2. **Set up the Client API:**

```bash
cd client-api
npm install
```

3. **Set up the Embedding API:**

```bash
cd ../embedding-api
python -m venv .venv
source .venv/bin/activate
pip install -r requirements.txt
```

### Running the Services

1. **Start the Embedding API:**

```bash
cd embedding-api
python server.py
```

The gRPC server will start on `localhost:50051`.

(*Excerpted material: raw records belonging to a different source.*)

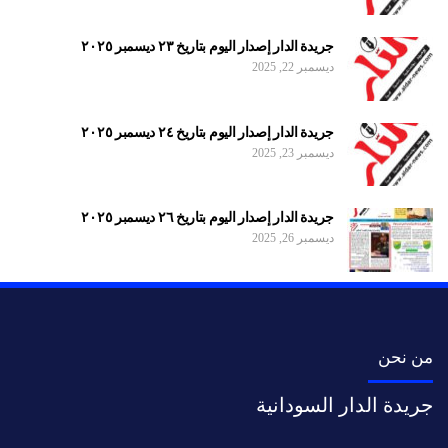
جريدة الدار إصدار اليوم بتاريخ ٢٣ ديسمبر ٢٠٢٥
ديسمبر 22, 2025
جريدة الدار إصدار اليوم بتاريخ ٢٤ ديسمبر ٢٠٢٥
ديسمبر 23, 2025
جريدة الدار إصدار اليوم بتاريخ ٢٦ ديسمبر ٢٠٢٥
ديسمبر 26, 2025
من نحن
جريدة الدار السودانية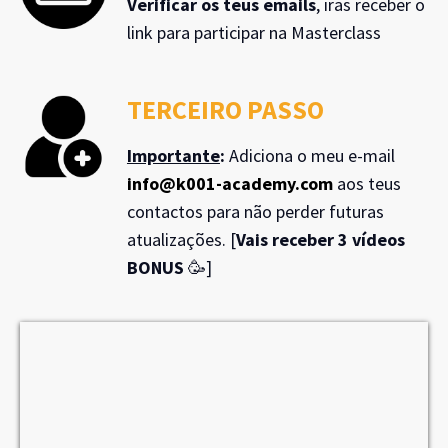
Verificar os teus emails
, iras receber o
link para participar na Masterclass
TERCEIRO PASSO
Importante
:
Adiciona o meu e-mail
info@k001-academy.com
aos teus
contactos para não perder futuras
atualizações. [
Vais receber 3 vídeos
BONUS
🥳]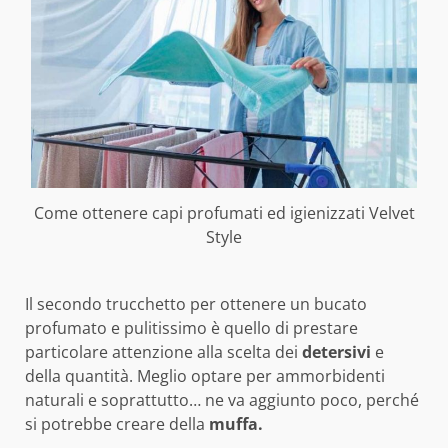
Come ottenere capi profumati ed igienizzati Velvet
Style
Il secondo trucchetto per ottenere un bucato
profumato e pulitissimo è quello di prestare
particolare attenzione alla scelta dei
detersivi
e
della quantità. Meglio optare per ammorbidenti
naturali e soprattutto… ne va aggiunto poco, perché
si potrebbe creare della
muffa.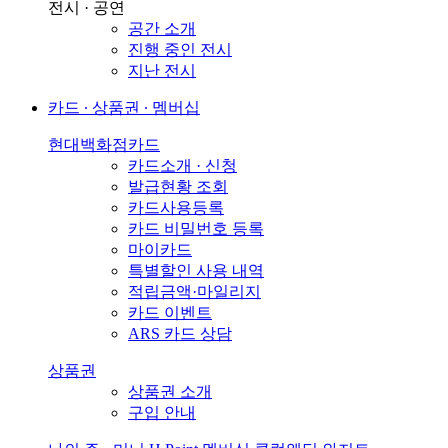
전시 · 공연
공간 소개
진행 중인 전시
지난 전시
카드 ∙ 상품권 ∙ 멤버십
현대백화점카드
카드소개 · 신청
발급현황 조회
카드사용등록
카드 비밀번호 등록
마이카드
특별할인 사용 내역
적립금액·마일리지
카드 이벤트
ARS 카드 상담
상품권
상품권 소개
구입 안내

2. **Start the Client API:**

In a new terminal window:

```bash
cd client-api
npm start
```

The REST API will be available at `http://localhost:3000`.

## API Reference

### Create a Snippet

- **Endpoint**: `POST /api/snippets/create`
- **Description**: Creates a new code snippet.
- **Request Body**:

```json
{
"code": "console.log('Hello, World!');",
"language": "javascript",
"description": "A simple hello world program in JavaScript.",
"tags": ["hello-world", "javascript"]
}
```

- **Response**:

- **201 Created**: If the snippet is created successfully.
- **400 Bad Request**: If the request body is invalid.

### Search for a Snippet

- **Endpoint**: `GET /api/snippets`
- **Description**: Searches for code snippets based on a natural language query.
- **Note**: This endpoint is currently under development and is not functional.
- **Query Parameters**:

- `q` (string, required): The natural language search query.

- **Response**:

- **200 OK**: Returns an array of matching snippets.
- **400 Bad Request**: If the `q` query parameter is missing.

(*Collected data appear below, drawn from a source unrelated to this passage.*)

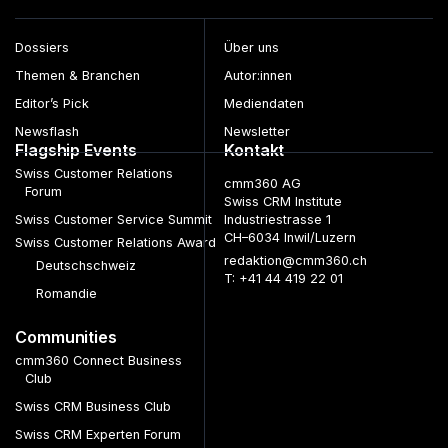
Wissensmanagement
Workflow Management
Dossiers
Über uns
Workforce
Management
Themen & Branchen
Autor:innen
Editor’s Pick
Mediendaten
Newsflash
Newsletter
Flagship Events
Kontakt
Swiss Customer Relations
cmm360 AG
Forum
Swiss CRM Institute
Swiss Customer Service Summit
Industriestrasse 1
CH–6034 Inwil/Luzern
Swiss Customer Relations Award
redaktion@cmm360.ch
Deutschschweiz
T: +41 44 419 22 01
Romandie
Communities
cmm360 Connect Business
Club
Swiss CRM Business Club
Swiss CRM Experten Forum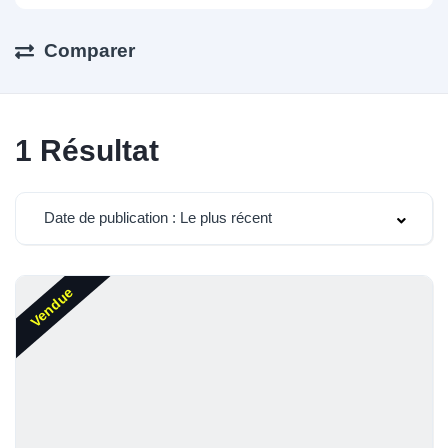
Comparer
1
Résultat
Date de publication : Le plus récent
Vendue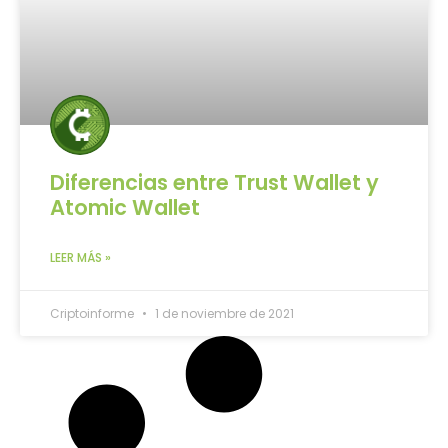
Diferencias entre Trust Wallet y
Atomic Wallet
LEER MÁS »
Criptoinforme
1 de noviembre de 2021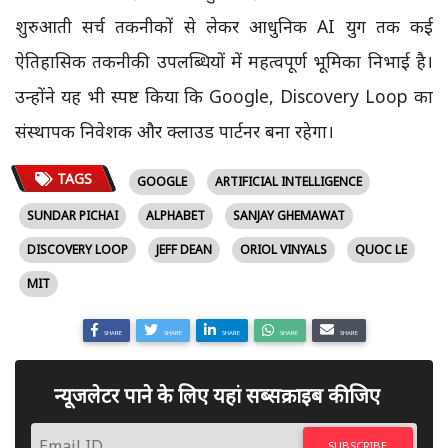
शुरुआती सर्च तकनीकों से लेकर आधुनिक AI युग तक कई
ऐतिहासिक तकनीकी उपलब्धियों में महत्वपूर्ण भूमिका निभाई है।
उन्होंने यह भी स्पष्ट किया कि Google, Discovery Loop का
संस्थापक निवेशक और क्लाउड पार्टनर बना रहेगा।
TAGS
GOOGLE
ARTIFICIAL INTELLIGENCE
SUNDAR PICHAI
ALPHABET
SANJAY GHEMAWAT
DISCOVERY LOOP
JEFF DEAN
ORIOL VINYALS
QUOC LE
MIT
SHARE
SHARE
SHARE
SHARE
SHARE
न्यूजलेटर पाने के लिए यहां सब्सक्राइब कीजिए
SUBSCRIBE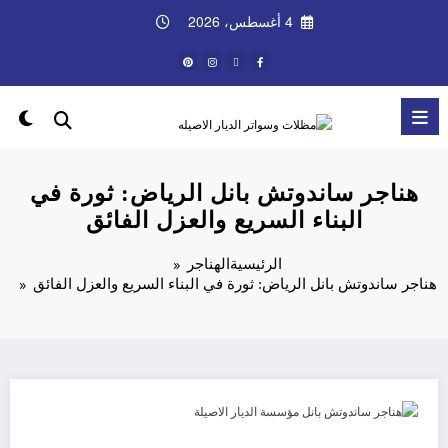
لتجاوز
4 أغسطس، 2026
لى
لمحتوى
هناجر ساندوتش بانل الرياض: ثورة في
البناء السريع والعزل الفائق
الرئيسية
الهناجر
هناجر ساندوتش بانل الرياض: ثورة في البناء السريع والعزل الفائق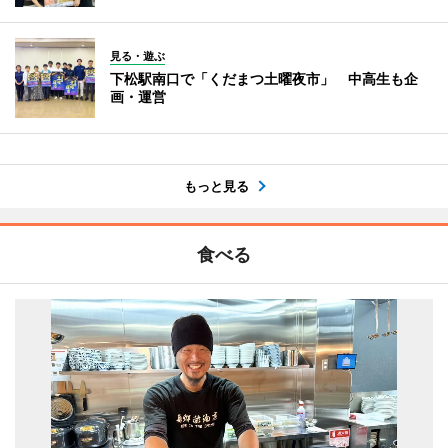
見る・遊ぶ
下松駅南口で「くだまつ土曜夜市」 中高生も企
画・運営
もっと見る
食べる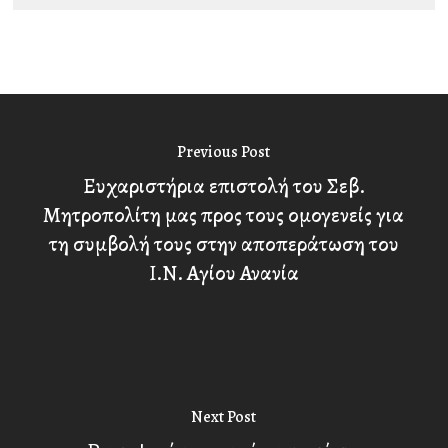
Previous Post
Ευχαριστήρια επιστολή του Σεβ.
Μητροπολίτη μας προς τους ομογενείς για
τη συμβολή τους στην αποπεράτωση του
Ι.Ν. Αγίου Ανανία
Next Post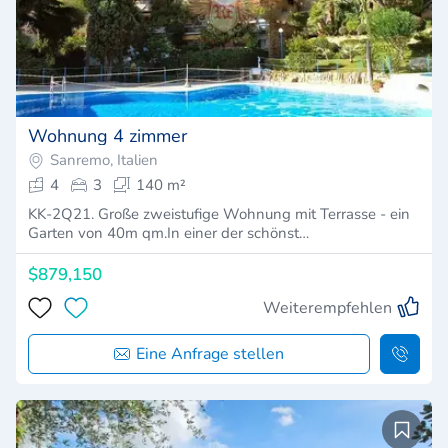
Wohnung 4 zimmer
Sanremo, Italien
4
3
140 m²
KK-2Q21. Große zweistufige Wohnung mit Terrasse - ein
Garten von 40m qm.In einer der schönst…
$879,150
Weiterempfehlen
Eine Anfrage stellen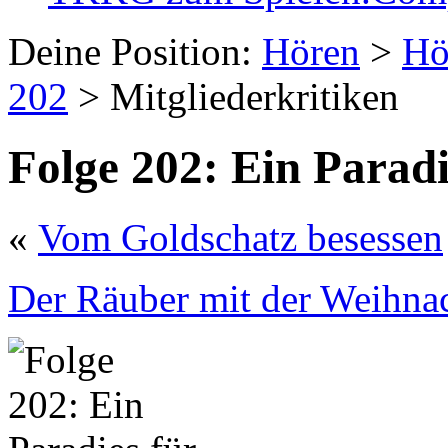
Deine Position:
Hören
>
Hö
202
> Mitgliederkritiken
Folge 202: Ein Paradi
«
Vom Goldschatz besessen
Der Räuber mit der Weihna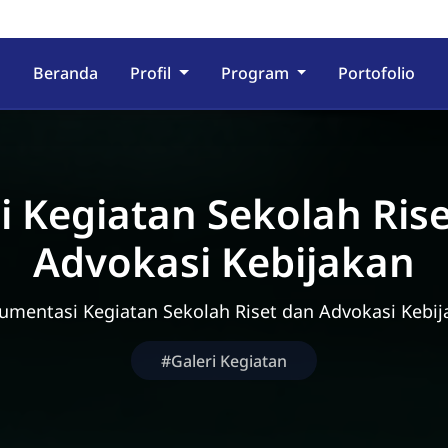
Beranda
Profil
Program
Portofolio
i Kegiatan Sekolah Ris
Advokasi Kebijakan
umentasi Kegiatan Sekolah Riset dan Advokasi Kebij
#Galeri Kegiatan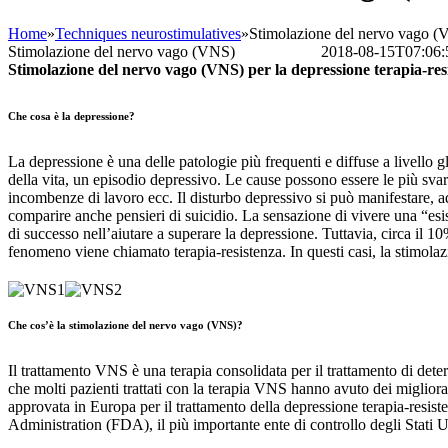
Home
»
Techniques neurostimulatives
»
Stimolazione del nervo vago 
Stimolazione del nervo vago (VNS)
Bettina Frank
2018-08-15T07:06:
Stimolazione del nervo vago (VNS) per la depressione terapia-res
Che cosa è la depressione?
La depressione è una delle patologie più frequenti e diffuse a livello g
della vita, un episodio depressivo. Le cause possono essere le più svari
incombenze di lavoro ecc. Il disturbo depressivo si può manifestare, ad
comparire anche pensieri di suicidio. La sensazione di vivere una “esist
di successo nell’aiutare a superare la depressione. Tuttavia, circa il
fenomeno viene chiamato terapia-resistenza. In questi casi, la stimol
Che cos’è la stimolazione del nervo vago (VNS)?
Il trattamento VNS è una terapia consolidata per il trattamento di dete
che molti pazienti trattati con la terapia VNS hanno avuto dei miglior
approvata in Europa per il trattamento della depressione terapia-resis
Administration (FDA), il più importante ente di controllo degli Stati U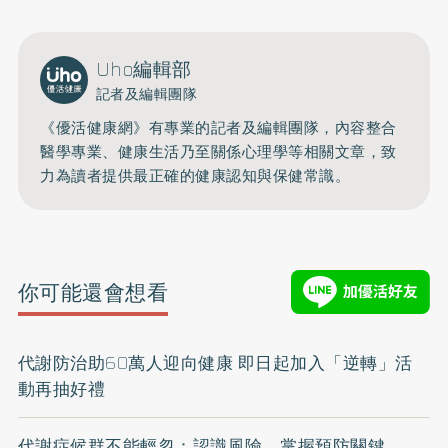
Uho編輯部
記者及編輯團隊
《優活健康網》有專業的記者及編輯團隊，內容整合
醫學專業、健康生活乃至關係心理學等相關文章，致
力為讀者提供最正確的健康認知與保健常識。
你可能還會想看
代謝防治助60萬人迎向健康 即日起加入「逆轉」活
動再抽好禮
代謝症候群不能輕忽：認識風險，掌握預防關鍵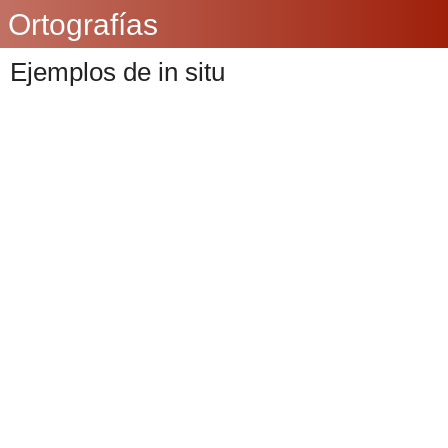
Ortografías
Ejemplos de in situ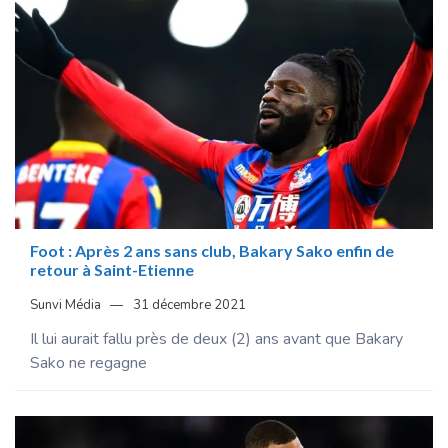
Foot : Après 2 ans sans club, Bakary Sako enfin de
retour à Saint-Etienne
Sunvi Média
31 décembre 2021
Il lui aurait fallu près de deux (2) ans avant que Bakary
Sako ne regagne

## gRPC Service (`embedding.proto`)

The `embedding-api` exposes a gRPC service for generating vector embeddings.

### Service Definition

```proto
service EmbedService {
rpc GenerateEmbedding (EmbedRequest) returns (EmbedResponse);
}
```

### Messages

```proto
message EmbedRequest {
string code = 1;
string language = 2;
string description = 3;
repeated string tags = 4;
}

message EmbedResponse {
repeated float embedding = 1;
}
```

## Project Structure

```
.
├── client-api
│ ├── src
│ │ ├── controller
│ │ ├── middlewares
│ │ ├── models
│ │ ├── routes
│ │ └── ...
│ ├── package.json
│ └── ...
├── embedding-api
│ ├── gRPCMethods
│ │ ├── embedding_pb2.py
│ │ └── embedding_pb2_grpc.py
│ ├── server.py
│ └── ...
├── protos
│ └── embedding.proto
└── README.md
```

## Contributing

Contributions are welcome! Please feel free to submit a pull request or open an issue.

## License

This project is licensed under the MIT License. See the `LICENSE` file for details.